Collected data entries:

════

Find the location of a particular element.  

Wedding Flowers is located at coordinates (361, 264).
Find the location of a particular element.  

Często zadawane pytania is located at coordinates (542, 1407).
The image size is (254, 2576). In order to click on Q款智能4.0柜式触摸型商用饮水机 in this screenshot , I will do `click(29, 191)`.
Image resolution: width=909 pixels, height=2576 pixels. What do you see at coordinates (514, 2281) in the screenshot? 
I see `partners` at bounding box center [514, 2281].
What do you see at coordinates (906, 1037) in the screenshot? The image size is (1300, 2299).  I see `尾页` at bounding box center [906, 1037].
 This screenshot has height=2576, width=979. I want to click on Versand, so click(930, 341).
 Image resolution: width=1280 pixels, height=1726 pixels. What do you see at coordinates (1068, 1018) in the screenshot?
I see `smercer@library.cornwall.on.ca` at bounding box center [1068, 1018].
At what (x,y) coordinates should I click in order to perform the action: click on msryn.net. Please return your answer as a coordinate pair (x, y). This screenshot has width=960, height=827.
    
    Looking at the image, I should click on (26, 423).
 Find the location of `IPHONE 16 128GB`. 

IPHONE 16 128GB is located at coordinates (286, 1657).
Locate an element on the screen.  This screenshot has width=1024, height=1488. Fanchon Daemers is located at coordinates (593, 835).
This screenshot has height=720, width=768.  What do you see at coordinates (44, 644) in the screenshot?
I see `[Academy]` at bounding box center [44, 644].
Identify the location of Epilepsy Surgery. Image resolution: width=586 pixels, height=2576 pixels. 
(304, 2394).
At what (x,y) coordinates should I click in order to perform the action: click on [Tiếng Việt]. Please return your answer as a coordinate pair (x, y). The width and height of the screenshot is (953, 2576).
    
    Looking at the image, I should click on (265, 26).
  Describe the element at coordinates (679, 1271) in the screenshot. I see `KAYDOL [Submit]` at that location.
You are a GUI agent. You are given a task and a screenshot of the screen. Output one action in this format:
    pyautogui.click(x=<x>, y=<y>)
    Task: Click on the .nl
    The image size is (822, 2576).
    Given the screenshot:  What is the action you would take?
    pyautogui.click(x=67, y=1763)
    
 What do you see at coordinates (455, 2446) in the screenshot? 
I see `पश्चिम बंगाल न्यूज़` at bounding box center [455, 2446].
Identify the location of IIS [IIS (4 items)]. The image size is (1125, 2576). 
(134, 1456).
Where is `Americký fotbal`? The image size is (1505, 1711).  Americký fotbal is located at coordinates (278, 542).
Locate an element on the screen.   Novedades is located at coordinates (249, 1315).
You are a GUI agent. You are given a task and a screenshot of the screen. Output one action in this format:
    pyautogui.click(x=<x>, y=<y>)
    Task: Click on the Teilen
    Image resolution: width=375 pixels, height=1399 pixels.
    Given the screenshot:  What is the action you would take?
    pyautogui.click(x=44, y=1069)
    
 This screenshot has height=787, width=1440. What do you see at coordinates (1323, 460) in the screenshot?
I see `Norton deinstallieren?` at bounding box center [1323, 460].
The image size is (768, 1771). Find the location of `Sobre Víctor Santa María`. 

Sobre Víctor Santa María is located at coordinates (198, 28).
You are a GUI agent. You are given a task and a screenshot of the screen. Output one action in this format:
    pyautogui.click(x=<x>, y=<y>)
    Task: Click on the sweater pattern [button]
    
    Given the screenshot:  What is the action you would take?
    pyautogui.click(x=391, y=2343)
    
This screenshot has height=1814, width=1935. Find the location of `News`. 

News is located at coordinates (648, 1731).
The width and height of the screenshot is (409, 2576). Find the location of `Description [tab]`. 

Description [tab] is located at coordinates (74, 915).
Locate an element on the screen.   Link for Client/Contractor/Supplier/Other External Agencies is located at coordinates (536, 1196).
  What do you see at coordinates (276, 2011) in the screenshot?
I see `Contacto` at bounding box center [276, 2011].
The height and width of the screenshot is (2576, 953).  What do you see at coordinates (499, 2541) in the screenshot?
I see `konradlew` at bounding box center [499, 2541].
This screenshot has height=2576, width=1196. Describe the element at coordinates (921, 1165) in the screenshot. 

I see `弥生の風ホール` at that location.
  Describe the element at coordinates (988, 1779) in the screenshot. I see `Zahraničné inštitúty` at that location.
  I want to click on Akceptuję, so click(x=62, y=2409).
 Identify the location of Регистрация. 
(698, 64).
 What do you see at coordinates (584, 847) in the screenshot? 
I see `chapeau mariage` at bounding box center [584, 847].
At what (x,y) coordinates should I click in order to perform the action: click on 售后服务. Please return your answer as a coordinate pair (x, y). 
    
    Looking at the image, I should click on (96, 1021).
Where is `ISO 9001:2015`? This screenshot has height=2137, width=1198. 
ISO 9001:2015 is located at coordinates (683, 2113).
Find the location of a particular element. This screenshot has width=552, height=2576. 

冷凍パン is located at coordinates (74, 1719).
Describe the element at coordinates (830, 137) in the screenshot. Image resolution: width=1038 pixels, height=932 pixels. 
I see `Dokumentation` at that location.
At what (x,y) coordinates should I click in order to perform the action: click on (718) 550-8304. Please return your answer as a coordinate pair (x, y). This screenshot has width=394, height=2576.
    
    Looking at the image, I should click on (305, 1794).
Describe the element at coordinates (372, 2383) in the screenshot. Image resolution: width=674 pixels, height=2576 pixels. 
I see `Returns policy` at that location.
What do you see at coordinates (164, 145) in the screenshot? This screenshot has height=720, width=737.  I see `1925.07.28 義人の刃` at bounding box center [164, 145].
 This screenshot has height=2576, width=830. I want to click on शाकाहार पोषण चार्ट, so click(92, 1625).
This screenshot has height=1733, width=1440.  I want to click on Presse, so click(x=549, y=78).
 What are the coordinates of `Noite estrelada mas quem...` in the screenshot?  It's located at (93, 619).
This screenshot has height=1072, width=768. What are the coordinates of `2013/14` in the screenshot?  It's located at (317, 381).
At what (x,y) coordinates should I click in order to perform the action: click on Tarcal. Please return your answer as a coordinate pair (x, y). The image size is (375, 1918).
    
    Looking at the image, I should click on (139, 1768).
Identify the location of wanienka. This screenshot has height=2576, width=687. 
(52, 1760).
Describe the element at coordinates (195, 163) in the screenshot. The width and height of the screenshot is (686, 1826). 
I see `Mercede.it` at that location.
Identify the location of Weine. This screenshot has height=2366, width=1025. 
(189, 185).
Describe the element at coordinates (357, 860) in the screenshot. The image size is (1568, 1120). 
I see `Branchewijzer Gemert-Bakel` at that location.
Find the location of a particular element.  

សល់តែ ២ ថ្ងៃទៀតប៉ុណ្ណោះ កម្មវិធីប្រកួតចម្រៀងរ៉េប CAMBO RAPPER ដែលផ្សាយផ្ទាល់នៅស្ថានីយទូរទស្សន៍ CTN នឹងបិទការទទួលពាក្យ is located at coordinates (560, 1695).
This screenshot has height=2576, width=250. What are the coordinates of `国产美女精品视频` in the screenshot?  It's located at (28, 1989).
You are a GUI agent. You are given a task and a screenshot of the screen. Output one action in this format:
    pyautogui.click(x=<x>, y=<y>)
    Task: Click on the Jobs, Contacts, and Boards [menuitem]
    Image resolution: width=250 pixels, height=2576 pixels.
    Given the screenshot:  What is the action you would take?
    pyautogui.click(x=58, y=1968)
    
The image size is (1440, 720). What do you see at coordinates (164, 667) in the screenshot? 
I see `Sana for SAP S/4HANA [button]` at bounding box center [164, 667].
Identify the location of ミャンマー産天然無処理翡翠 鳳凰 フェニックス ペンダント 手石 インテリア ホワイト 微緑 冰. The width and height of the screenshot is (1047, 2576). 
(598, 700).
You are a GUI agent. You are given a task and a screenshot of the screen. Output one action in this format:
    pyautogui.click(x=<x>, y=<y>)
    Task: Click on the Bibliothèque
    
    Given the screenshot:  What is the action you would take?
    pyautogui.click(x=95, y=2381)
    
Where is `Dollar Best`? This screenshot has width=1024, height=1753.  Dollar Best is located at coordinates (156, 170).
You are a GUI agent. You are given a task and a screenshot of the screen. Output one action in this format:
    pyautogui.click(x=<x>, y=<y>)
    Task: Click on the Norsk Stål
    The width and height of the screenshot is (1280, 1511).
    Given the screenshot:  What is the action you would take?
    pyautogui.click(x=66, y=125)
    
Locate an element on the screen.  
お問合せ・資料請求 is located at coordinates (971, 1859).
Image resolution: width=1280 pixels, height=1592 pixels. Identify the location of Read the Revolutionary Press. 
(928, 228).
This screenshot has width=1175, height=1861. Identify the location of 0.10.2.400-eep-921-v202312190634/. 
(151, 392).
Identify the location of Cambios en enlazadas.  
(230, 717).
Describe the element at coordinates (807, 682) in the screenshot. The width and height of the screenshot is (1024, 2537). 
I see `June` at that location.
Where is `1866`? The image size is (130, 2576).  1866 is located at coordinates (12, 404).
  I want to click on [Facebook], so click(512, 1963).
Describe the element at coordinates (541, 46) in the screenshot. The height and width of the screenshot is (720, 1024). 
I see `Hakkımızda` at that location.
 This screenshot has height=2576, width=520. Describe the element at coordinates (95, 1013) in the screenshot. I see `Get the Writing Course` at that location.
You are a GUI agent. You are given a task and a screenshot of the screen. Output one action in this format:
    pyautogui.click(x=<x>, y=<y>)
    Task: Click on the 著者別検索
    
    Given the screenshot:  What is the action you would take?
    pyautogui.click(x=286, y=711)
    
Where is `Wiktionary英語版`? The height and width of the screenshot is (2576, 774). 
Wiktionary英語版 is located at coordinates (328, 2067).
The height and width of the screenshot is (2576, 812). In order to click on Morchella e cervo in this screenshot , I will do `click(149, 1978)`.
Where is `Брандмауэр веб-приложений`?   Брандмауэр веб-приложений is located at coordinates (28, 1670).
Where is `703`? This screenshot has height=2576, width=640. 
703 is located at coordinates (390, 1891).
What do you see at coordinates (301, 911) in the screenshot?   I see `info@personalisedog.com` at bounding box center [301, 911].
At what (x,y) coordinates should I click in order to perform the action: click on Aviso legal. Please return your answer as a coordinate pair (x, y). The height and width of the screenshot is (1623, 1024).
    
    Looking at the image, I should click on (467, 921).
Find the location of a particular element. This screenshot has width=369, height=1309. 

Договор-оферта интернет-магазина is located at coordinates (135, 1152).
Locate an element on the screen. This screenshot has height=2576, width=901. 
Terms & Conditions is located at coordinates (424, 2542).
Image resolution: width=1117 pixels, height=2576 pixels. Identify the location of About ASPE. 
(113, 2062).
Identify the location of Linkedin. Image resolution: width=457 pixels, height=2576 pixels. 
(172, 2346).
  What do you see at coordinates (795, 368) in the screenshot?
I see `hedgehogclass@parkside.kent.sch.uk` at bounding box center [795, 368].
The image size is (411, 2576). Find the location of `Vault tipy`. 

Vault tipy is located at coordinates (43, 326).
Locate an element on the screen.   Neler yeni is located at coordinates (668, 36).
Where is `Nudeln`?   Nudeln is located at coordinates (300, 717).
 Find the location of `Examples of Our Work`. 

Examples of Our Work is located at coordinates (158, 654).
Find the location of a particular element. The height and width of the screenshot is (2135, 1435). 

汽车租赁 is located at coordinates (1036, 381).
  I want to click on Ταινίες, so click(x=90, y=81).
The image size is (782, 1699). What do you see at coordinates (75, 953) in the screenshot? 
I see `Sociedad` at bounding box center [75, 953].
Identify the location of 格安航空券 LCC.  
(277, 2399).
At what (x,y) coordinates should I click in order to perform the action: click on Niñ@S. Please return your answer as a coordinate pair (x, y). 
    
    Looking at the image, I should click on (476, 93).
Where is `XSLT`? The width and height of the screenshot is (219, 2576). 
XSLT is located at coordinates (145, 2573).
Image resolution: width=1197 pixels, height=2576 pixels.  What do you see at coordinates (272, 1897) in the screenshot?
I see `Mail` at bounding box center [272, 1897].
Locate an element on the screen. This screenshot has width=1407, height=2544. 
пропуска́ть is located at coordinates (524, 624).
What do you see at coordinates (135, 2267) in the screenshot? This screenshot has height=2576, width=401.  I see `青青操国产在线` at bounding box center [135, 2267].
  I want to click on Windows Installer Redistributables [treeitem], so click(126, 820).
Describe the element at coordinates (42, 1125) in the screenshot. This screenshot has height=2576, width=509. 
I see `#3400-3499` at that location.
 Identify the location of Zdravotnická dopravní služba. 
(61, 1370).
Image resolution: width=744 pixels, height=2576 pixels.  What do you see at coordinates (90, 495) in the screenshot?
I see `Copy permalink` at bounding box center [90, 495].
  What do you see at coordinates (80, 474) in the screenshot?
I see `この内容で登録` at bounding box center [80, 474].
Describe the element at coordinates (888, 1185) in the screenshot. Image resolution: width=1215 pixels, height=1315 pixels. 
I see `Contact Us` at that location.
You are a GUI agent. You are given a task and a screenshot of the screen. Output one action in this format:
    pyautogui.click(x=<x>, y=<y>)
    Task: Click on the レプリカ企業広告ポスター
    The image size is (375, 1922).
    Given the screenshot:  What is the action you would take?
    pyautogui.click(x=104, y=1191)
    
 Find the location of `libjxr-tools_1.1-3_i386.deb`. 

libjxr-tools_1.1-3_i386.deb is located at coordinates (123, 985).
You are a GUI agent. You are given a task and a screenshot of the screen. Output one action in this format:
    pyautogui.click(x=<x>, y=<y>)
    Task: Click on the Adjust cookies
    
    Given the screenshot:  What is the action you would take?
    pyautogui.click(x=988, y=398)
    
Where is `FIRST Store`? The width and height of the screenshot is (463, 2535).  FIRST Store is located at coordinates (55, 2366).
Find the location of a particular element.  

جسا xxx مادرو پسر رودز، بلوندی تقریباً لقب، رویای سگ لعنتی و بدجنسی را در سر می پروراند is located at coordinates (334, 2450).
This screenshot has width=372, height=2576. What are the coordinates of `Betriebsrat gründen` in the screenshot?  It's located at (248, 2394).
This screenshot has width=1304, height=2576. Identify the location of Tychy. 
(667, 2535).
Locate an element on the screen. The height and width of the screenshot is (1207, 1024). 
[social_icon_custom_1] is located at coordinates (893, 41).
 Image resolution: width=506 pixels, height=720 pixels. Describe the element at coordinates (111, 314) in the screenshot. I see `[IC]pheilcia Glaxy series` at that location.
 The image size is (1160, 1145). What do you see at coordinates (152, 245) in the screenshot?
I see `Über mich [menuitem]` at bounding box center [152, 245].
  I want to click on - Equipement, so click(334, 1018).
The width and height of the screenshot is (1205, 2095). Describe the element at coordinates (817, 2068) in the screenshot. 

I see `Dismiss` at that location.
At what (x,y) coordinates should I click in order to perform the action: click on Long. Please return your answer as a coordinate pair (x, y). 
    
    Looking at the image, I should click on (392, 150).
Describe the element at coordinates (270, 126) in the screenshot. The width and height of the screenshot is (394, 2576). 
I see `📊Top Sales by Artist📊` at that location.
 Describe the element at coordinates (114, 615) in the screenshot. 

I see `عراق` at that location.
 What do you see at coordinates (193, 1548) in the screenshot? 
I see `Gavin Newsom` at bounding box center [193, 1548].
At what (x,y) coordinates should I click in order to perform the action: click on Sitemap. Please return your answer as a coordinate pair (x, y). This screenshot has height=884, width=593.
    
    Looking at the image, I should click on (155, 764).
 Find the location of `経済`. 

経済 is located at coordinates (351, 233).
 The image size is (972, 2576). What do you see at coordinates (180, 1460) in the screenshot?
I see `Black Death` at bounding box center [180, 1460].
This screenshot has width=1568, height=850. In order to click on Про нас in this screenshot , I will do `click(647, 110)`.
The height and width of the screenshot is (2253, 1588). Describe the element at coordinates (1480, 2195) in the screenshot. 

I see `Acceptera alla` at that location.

════

Show the lines of the records that contain the word "will".

**RESULT OF THE EXERCISE**
The image size is (254, 2576). In order to click on Q款智能4.0柜式触摸型商用饮水机 in this screenshot , I will do `click(29, 191)`.
The height and width of the screenshot is (2576, 812). In order to click on Morchella e cervo in this screenshot , I will do `click(149, 1978)`.
This screenshot has width=1568, height=850. In order to click on Про нас in this screenshot , I will do `click(647, 110)`.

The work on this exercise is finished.